If you often work with datasets in Excel, i am sure that you are familiar with cases in which you need to concatenate values from multiple columns into a new column.
Concatenating values is also very common as part of our Data Wrangling workflow. In this tutorial we’ll learn how to combine two o more columns for further analysis.
Example DataFrame
cand_dict = {'city': ['New York', 'Boston', 'Boston','New York'],
'office': [1,2,1,2],
'num_candidates': [90,92,88, 78]}
candidates = pd.DataFrame(cand_dict)
Concatenate two columns with a separating string
A common use case is to combine two column values and concatenate them using a separator.
#concatenate two columns values
candidates['city-office'] = candidates['city']+'-'+candidates['office'].astype(str)
candidates.head()
Here’s our result:
Important Note: Before joining the columns, make sure to cast numerical values to string with the astype() method, as otherwise Pandas will throw an exception similar to the one below:
# error: can only concatenate str (not "int") to str
Combining two columns using the Series.cat() method
An alternative method to accomplish the same result as above is to use the Series.cat() method as shown below:
# concatenate two series using the cat method
candidates['city-office-cat'] = candidates['city'].str.cat(candidates['office'].astype(str), sep = '-')
Note: Also here, before merging the two columns, we converted the Series into a string as well as defined the separator using sep parameter.

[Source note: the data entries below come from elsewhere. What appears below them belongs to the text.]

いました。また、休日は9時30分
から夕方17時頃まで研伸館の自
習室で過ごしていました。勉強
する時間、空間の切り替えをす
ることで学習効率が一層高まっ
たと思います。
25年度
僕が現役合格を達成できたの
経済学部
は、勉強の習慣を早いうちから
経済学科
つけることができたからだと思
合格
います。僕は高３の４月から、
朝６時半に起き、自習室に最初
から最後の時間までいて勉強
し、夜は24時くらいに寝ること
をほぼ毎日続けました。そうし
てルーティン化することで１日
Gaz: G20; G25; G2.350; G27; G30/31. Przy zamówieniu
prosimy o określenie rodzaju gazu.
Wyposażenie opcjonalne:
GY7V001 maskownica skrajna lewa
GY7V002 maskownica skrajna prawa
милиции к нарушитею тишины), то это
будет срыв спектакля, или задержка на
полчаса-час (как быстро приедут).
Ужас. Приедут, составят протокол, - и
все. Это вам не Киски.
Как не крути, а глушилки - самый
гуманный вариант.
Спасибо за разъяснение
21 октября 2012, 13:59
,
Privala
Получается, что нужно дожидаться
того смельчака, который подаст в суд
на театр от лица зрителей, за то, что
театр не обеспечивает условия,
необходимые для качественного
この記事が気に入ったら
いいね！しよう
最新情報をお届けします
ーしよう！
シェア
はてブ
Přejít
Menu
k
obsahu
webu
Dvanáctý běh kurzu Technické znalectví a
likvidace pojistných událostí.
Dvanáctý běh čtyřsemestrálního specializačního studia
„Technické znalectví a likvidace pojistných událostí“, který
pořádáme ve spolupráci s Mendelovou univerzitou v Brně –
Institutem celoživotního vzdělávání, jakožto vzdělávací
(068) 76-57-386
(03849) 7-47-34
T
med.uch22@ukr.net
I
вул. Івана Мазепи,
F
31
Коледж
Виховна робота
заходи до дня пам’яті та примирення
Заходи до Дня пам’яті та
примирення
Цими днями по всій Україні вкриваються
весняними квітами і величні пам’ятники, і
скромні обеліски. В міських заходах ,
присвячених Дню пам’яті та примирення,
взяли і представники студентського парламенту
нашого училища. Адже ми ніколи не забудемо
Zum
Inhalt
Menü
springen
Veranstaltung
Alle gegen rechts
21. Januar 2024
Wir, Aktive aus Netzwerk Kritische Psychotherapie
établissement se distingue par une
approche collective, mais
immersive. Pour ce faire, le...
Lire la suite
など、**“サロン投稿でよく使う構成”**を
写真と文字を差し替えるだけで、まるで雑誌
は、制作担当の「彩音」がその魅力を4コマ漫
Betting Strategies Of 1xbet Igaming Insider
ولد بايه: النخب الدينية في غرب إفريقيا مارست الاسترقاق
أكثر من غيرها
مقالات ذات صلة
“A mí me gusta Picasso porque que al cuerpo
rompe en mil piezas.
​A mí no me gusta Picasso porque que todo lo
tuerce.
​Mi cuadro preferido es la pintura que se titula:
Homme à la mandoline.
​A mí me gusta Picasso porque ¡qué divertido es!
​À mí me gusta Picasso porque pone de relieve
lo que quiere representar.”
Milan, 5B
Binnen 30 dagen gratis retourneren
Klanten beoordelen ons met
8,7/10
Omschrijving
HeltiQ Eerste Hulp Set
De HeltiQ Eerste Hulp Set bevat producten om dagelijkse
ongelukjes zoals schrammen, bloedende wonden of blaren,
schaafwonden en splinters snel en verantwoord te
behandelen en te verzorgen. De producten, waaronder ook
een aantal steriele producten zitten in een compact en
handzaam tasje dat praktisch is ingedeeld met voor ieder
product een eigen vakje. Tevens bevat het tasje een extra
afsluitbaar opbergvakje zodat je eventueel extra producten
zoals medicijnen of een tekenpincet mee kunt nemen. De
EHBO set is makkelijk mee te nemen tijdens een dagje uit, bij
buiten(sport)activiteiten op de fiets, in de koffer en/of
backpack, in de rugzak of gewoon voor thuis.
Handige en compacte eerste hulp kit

Combine column values based in a condition
In this case, we’ll choose to combine only specific values. In our case, we’ll concatenate only values pertaining to the New York city offices:
# based on condition
candidates['city-office-condition'] = candidates[candidates['city'] =='New York']['city'].str.cat(candidates['office'].astype(str), sep = '-')
Here’s our DataFrame:
Concatenating columns into a list
If we want to export the combined values into a list, we can use the to_list() method as shown below:
candidates_list = candidates['city-office-cat'].to_list()
# alternatively:
candidates['city-office'] = candidates['city']+'-'+candidates['office'].astype(str).to_list()